4.Tuzu azaltılmış peynir yemek lazım.

5.Doktor veya eczacıya danışarak yapay tuz kullanabiliriz.

6.Dışarıda yemek yerken seçici olmak gerekir.

7.Nane, kekik, soğan, sarımsak yemeklere tuz olmadan lezzet verir. Etler sarımsak, sirke, limon suyu ile terbiye edilebilir.

8.Sebze, meyveler genel olarak az tuz içerir. Taze sebze tercih edilmeli. Konserve, turşudan uzak durmak gerekir.

9.Taze fındık, ceviz, semizotu yemeğe lezzet katar.

10.Alışveriş yaparken gıda etiketindeki tuz miktarına bakalım, bize gizli tuz kaynakları konusunda yardımcı olur. Örneğin tatlı bisküvinin tuz içerdiğini etikete bakarak öğrenebiliriz.

10.Hangi hastalık durumlarında tuz kullanılır: Tuz yaşam için mutlaka gereken bir maddedir yani tuzsuz bir yaşam düşünülemez. Böbrekler tuzu ekonomik kullanan, çok az tuz ile yaşamın sürmesini sağlayan mükemmel makinelerdir.
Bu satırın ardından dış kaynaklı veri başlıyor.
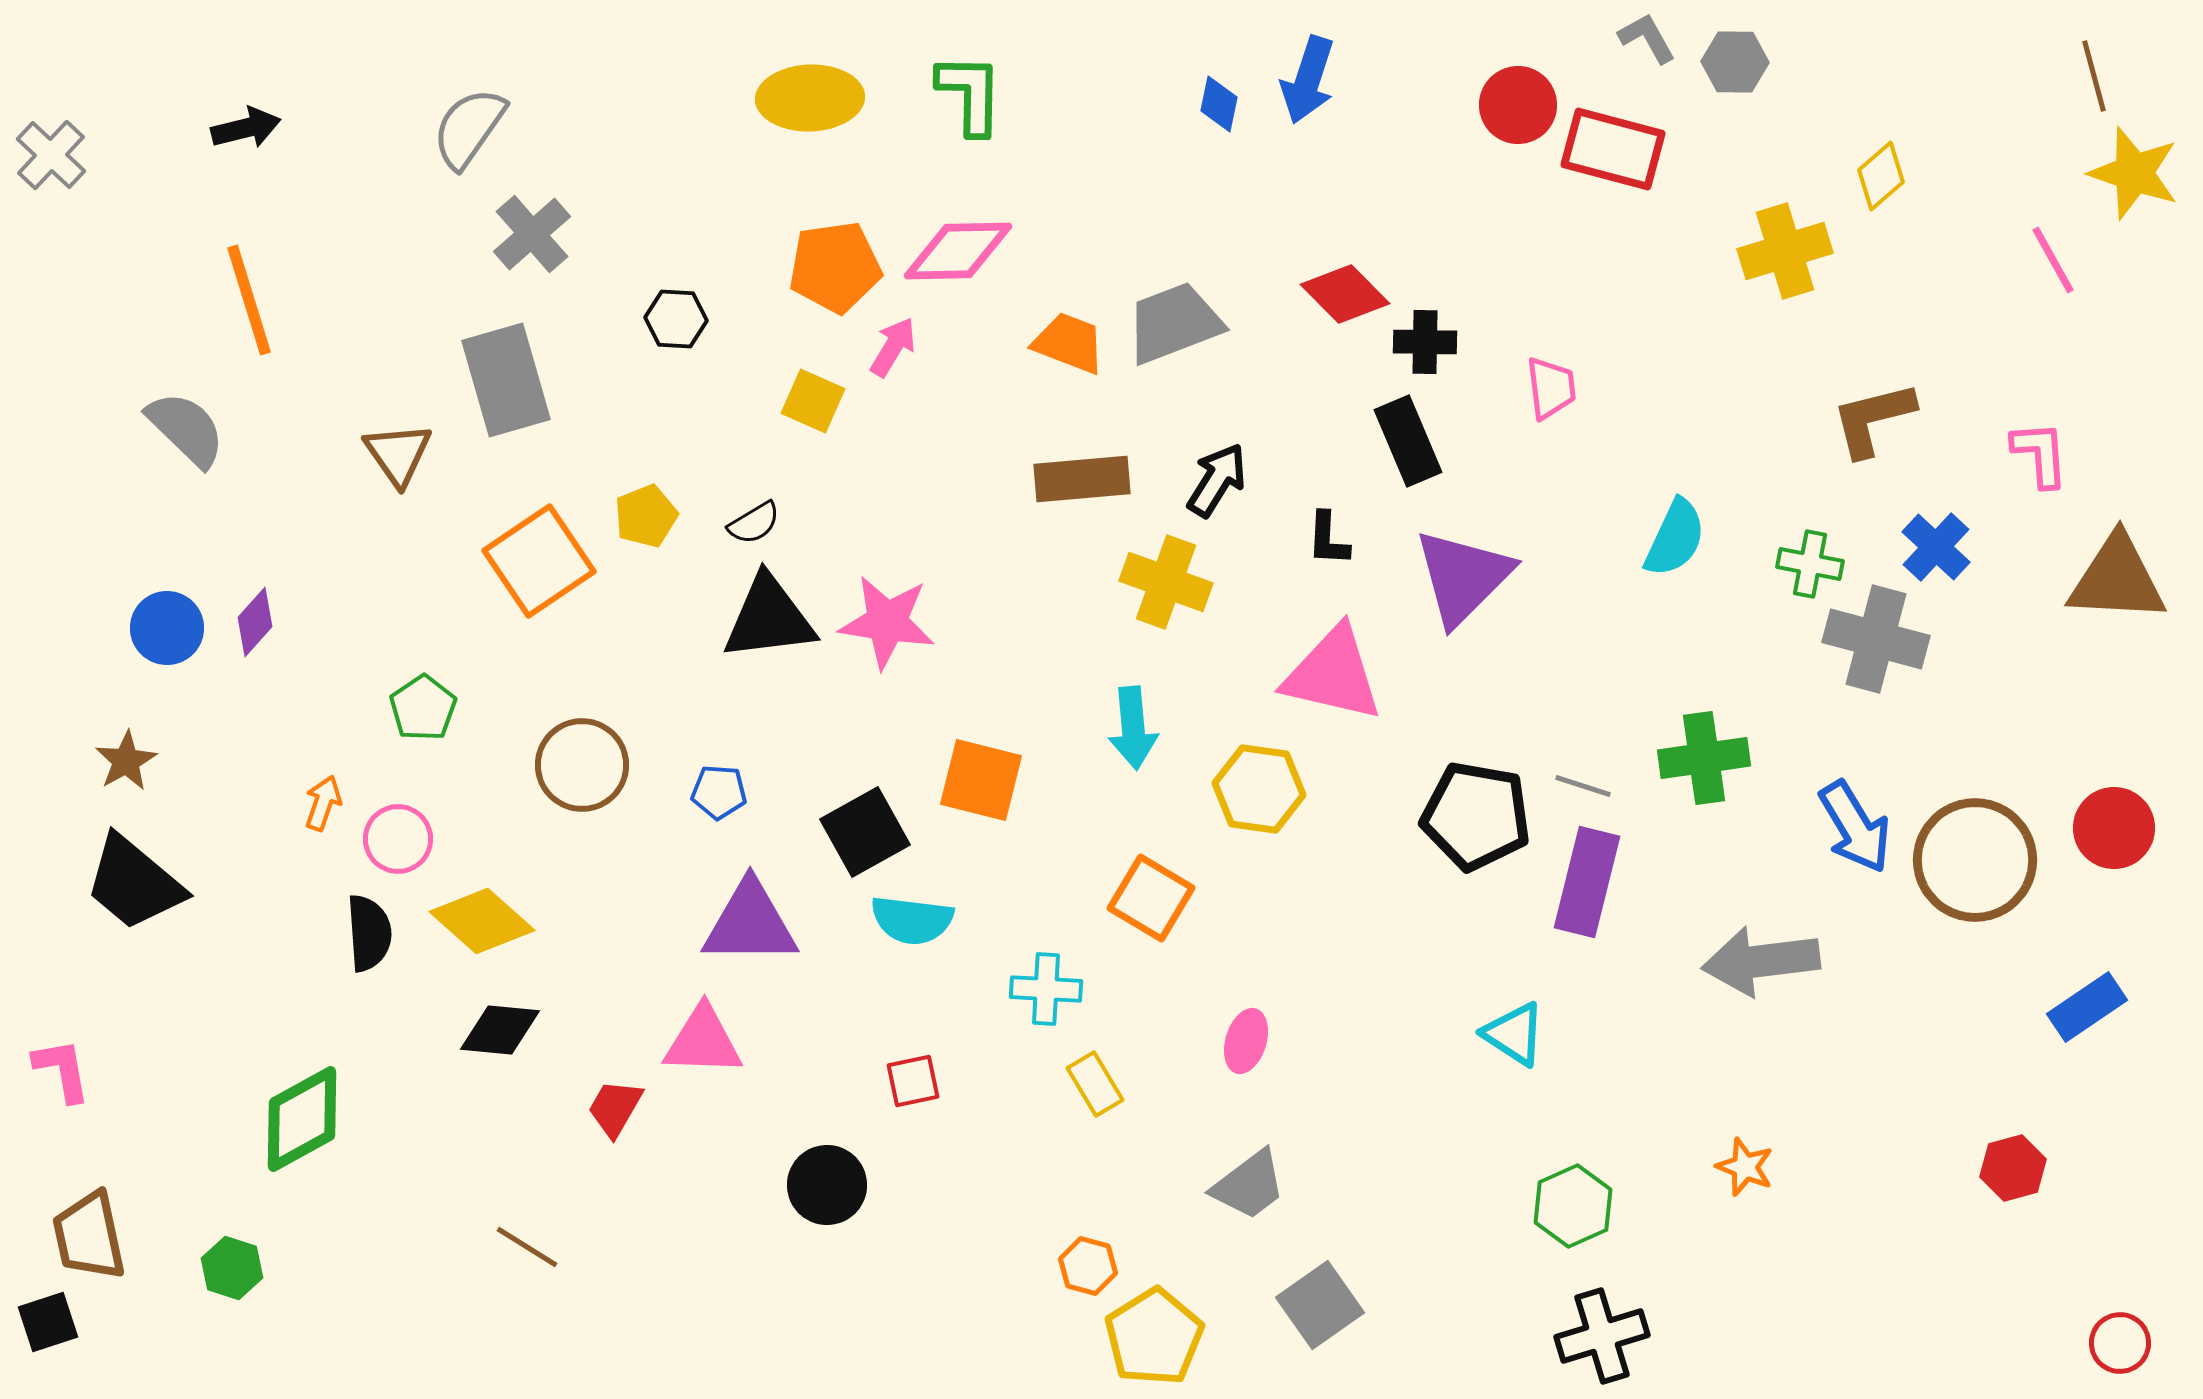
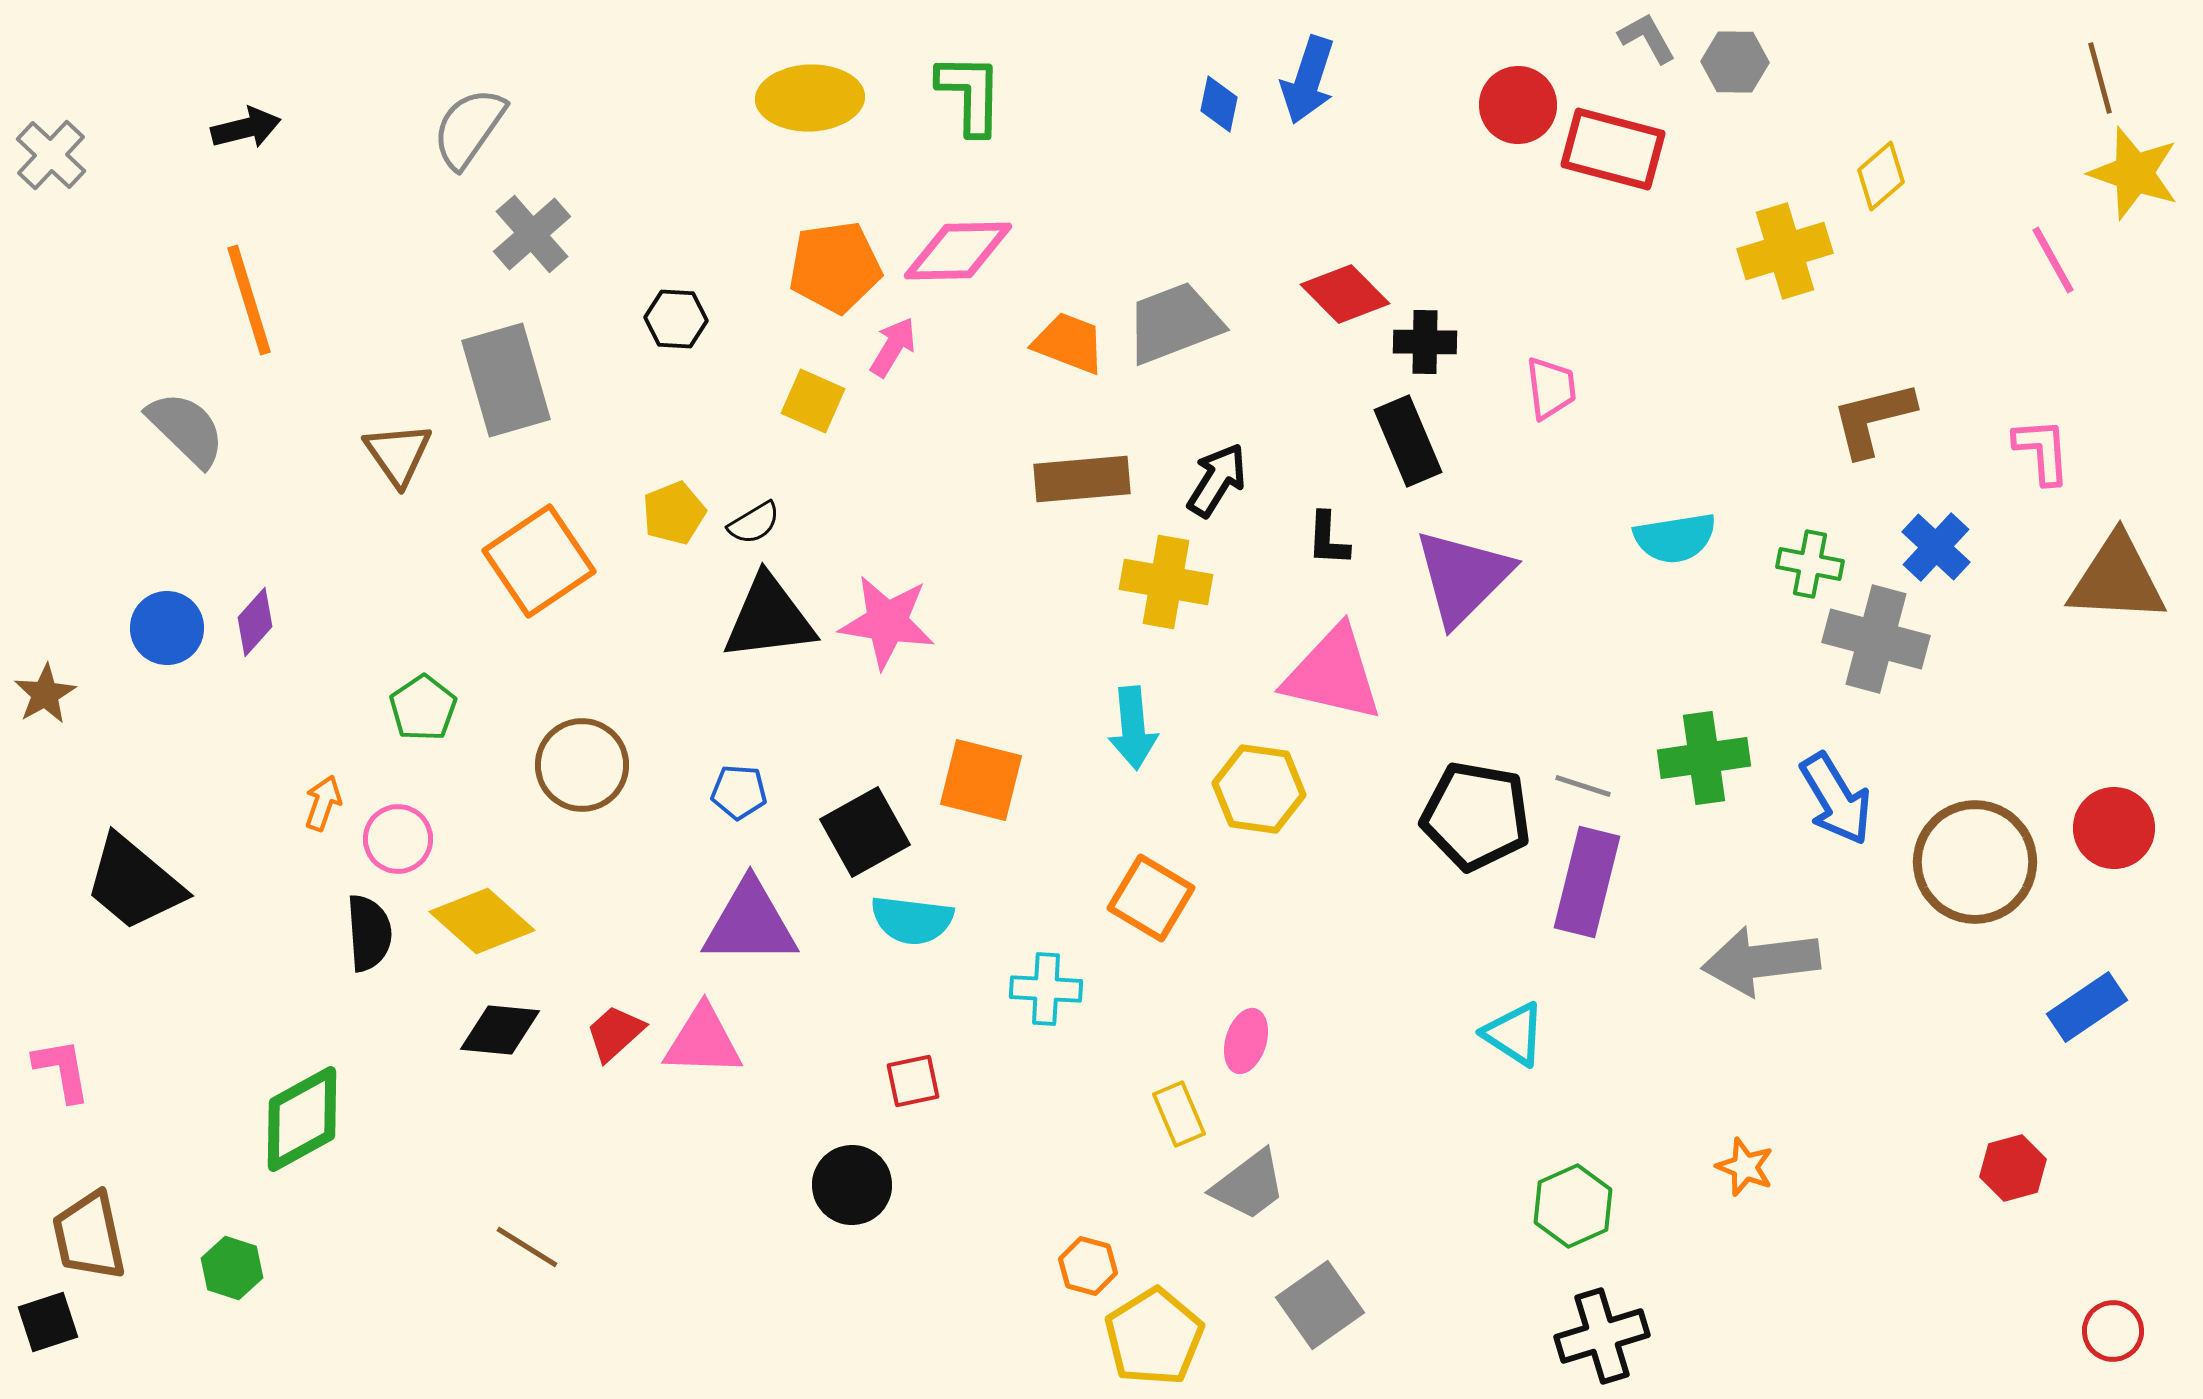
brown line at (2094, 76): moved 6 px right, 2 px down
pink L-shape at (2040, 454): moved 2 px right, 3 px up
yellow pentagon at (646, 516): moved 28 px right, 3 px up
cyan semicircle at (1675, 538): rotated 56 degrees clockwise
yellow cross at (1166, 582): rotated 10 degrees counterclockwise
brown star at (126, 761): moved 81 px left, 67 px up
blue pentagon at (719, 792): moved 20 px right
blue arrow at (1855, 827): moved 19 px left, 28 px up
brown circle at (1975, 860): moved 2 px down
yellow rectangle at (1095, 1084): moved 84 px right, 30 px down; rotated 8 degrees clockwise
red trapezoid at (615, 1108): moved 75 px up; rotated 18 degrees clockwise
black circle at (827, 1185): moved 25 px right
red circle at (2120, 1343): moved 7 px left, 12 px up
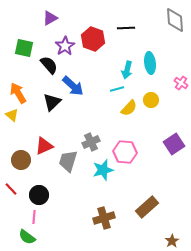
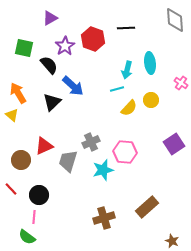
brown star: rotated 16 degrees counterclockwise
Bazı hastalıklar vardır ki böbrekler normal görevini yapamaz veya kapasitesinden fazla yükle karşılaşırlar. Bu durumlarda tuz desteği gerekebilir. Tuzun zararsız olduğunu söyleyenler hastalık durumlarını örnek vererek tuzu azaltmanın yanlış olduğunu iddia ederler. Bu tam bir demagojidir. Sonradan tuz ithalatçısı olduğunu öğrendiğim bir doktor bir televizyon programında insanların tuza ihtiyacı var demiş ve ‘Tuzsuz Deli Bekir’ tuz yemediği için delirdi diye de eklemişti.

Hastalık durumunda gerekirse tuz verilir, verilmelidir. Hiçbir hekim buna karşı çıkmaz. Bu durum normal insanların tuz ihtiyacı, normal beslenmede önerilen tuz miktarı ile karıştırılmamalıdır. Bu kısmı bitirmeden tuz desteği gereken hastalıklardan/durumlardan örnek vermek istiyorum:

1.Bazı böbrek hastalıkları: Tuzsuz Deli Bekir’de belki de bu vardı.

2.Tansiyonun çok düşmesi

3.Kusma, ishal

4.Aşırı terleme

5.Bazı böbrek üstü bezi hastalıkları

6.Aşırı sıvı kaybı.

 

Kaynaklar

1.DiNicolantonio J. The salt fix, 2017.

2.Gürsoy Naskali E, Şen M. Tuz kitabı, 2012.

3.MacGregor GA, de Wardener HE. Salt, diet & health, 1998.

4.Kurlansky M. Salt: A world history, 2003.

5.Tez Z. Lezzetin Tarihi. 2012.

6.TUZ MESELESİ: https://tekinakpolat.com/tuz-meselesi/

Prof. Dr. Tekin AKPOLAT

NOT: Burada okuduklarınız genel bilgilerdir, doktorunuza danışmadan tedavide değişiklik yapılması sakıncalı olabilir.